Outro ponto que pode ocorrer devido às pessoas julgarem em causa própria é a deturpação da lei. Mesmo que supomos que entre as pessoas há um senso difuso de justiça, mais ou menos igual entre todos, conflitos são conflitos justamente pelo desacordo sobre certas questões. O instinto da auto-preservação, o medo de alguma pena, geralmente fala mais alto que nosso senso de justiça (inclusive, se esse senso de justiça fosse suficiente, não haveria algo como um crime). Então o mesmo princípio que faz com que algumas pessoas cometam crimes para beneficiar a si em detrimento da sociedade faz com que elas ignorem esse senso de justiça, e julguem de forma tendenciosa. Afinal, elas estão julgando seus casos particulares; é difícil pensar que agiriam diferente.

O auto-interesse torna muito difícil que as pessoas sigam algum tipo de ética libertária, tanto se restringindo a violar suas supostas ‘leis’, quanto no julgamento e punição em relação a elas. É basicamente uma utopia pensar que todas as pessoas irão seguir, em qualquer um desses casos, um tipo de ética libertária. As pessoas têm pensamentos, personalidades, etc, diferentes. Basta também olhar para a história para ver se a humanidade seguiu algo desse tipo; e o quanto seria improvável ela seguir agora.

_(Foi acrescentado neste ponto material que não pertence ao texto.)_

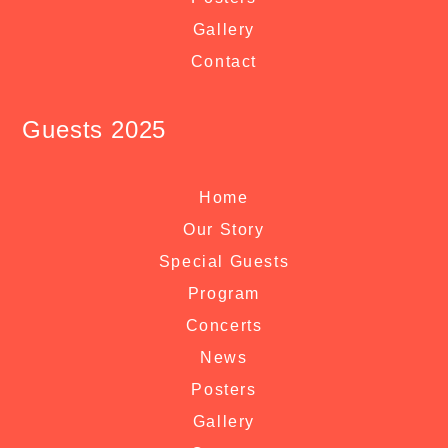
Gallery
Contact
Guests 2025
Home
Our Story
Special Guests
Program
Concerts
News
Posters
Gallery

Eu havia dito que: ‘se as pessoas fossem sempre boazinhas e respeitassem o direito e a propriedade dos outros, não haveria tantos problemas na anarquia’. Porém, mesmo supondo que as pessoas no geral seguiriam algum tipo de ética libertária (o que, creio, já seria uma utopia), haveria inúmeros problemas devido ao conteúdo concreto dessa ética. Aprioristicamente, a ética libertária não define muitos problemas concretos. Por exemplo, qual é o tamanho e intensidade da pena? Se alguém apenas toca em sua propriedade com um dedo, por que eu não poderia puni-la? Um avião passando nos céus de sua propriedade a viola? E quanto a alguém com um drone?

Podem parecer tolas essas questões, mas o problema não é tanto elas em si, mas o fato de elas estarem associadas a pessoas julgando em causa própria. A possibilidade das pessoas usarem esses ‘gaps’ da ética libertária para beneficiarem a si é enorme. E ninguém poderia dizer muita coisa para elas, pois não há respostas definitivas para essas questões. Creio que uma das mais importantes coisas que seriam usadas assim seria a distorção do tamanho e intensidade das penas para benefício próprio ou para vingança.

Mesmo entre os libertários também existem inúmeras questões, até mesmo essenciais, da ética que eles também não sabem como aplicariam. Basta imaginar isso em uma sociedade na qual essas questões muitas vezes significam vida ou morte. E basta aplicar isso para milhares, ou milhões de pessoas, e imaginar o problema que daria.

Outra questão, e não menos importante, é que faltaria poder para apoiar e manter a sentença quando ela é justa, assim como para impor sua devida execução. Não haveria uma força maior, que teria a autoridade última de julgar ou executar os casos. O uso da força estaria distribuído entre a sociedade (até por que não há monopólio no uso da força). O executivo estaria fundido ao judiciário e também ao legislativo. Mesmo quando parece que alguma sentença é justa, como as pessoas julgam em causa própria e buscam de tudo para não sofrerem muitos prejuízos, pode ser que aquele que está do lado certo da questão não possui tanta força para aplicar sua sentença. Já o que estaria errado poderia possuir mais força. Esse desequilíbrio entre as forças colaboraria mais ainda para a parcialidade no julgamento, ou até para desvirtuá-lo completamente.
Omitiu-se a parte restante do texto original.